To me it has always been a double-edged sword. I pick or prefer certain jobs or shifts due to not being comfortable around unknown people and enjoying the solitude of doing my own thing. Yet I know it's one of the factors that have held me back for advancement or better paying work over the years.

Most employers only look at the gregarious extroverts that stand out and prefer style over substance when it comes to work quality. I have found that most of those easygoing, back-slapping "Let's go hang out outside of work" types are usually kiss-ass suck-ups who's agenda is just to get as high up the ladder as they can and will not hesitate to step over those same people under them to do it or eventually screw the company over they claim to be so loyal to.

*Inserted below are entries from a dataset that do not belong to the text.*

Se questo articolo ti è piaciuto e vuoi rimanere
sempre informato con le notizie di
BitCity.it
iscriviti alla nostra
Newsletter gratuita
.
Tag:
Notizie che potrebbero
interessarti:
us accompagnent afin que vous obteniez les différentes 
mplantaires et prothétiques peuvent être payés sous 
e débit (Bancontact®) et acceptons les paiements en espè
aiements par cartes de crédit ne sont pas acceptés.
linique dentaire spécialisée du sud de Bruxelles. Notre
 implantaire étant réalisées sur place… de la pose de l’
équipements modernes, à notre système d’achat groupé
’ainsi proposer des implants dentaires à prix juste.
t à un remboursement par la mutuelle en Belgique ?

Since I prefer not to be perceived as one of them, this is also why I likely don't try to imitate them though it forever serves as a source of hostility that employers rather please and reward the outgoing, opportunist than the quiet loyalist. By mangers overlooking the introvert they are often denying themselves as much as the employee.
I have also noticed that a lot of extroverts are more than willing to act like they are in total compliance with everyone, even if they state in private the boss's idea is shit, where I might be more inclined toward honestly that is obviously not always appreciated.

Introversion has of course proved a burden in other social areas, as I chosse not to attend company get-togethers or have any network of friends outside of family as I rather stay home than face new people. It has also proved a burden on following through on my pledge of being more outwardly active in a political or progressively social cause.

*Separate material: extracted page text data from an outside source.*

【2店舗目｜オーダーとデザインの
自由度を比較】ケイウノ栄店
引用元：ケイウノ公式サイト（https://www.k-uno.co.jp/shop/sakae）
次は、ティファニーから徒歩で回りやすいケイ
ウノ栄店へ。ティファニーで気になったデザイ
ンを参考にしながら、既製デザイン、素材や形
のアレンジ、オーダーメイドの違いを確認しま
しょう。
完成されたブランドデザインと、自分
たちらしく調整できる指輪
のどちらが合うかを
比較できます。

I do think society discriminates against shy people and offers them less opportunity. I also agree with what was stated already in that some people seem to blame the person as if it is something they can "snap out of". I also believe a good portion of introversion is partly caused by some form of clinical depression (I am no stranger to this either) and there is still not a great deal of understanding and sympathy in society in such instances.

Extreme extroversion could be viewed as a disorder in some ways too, as to me I've always thought there must be some hidden reason driving those to want to constantly have the spotlight on them, have millions of friends or be well-liked by all.

I may be biased, but to me shyness is the norm and the loudest people are the odd ones.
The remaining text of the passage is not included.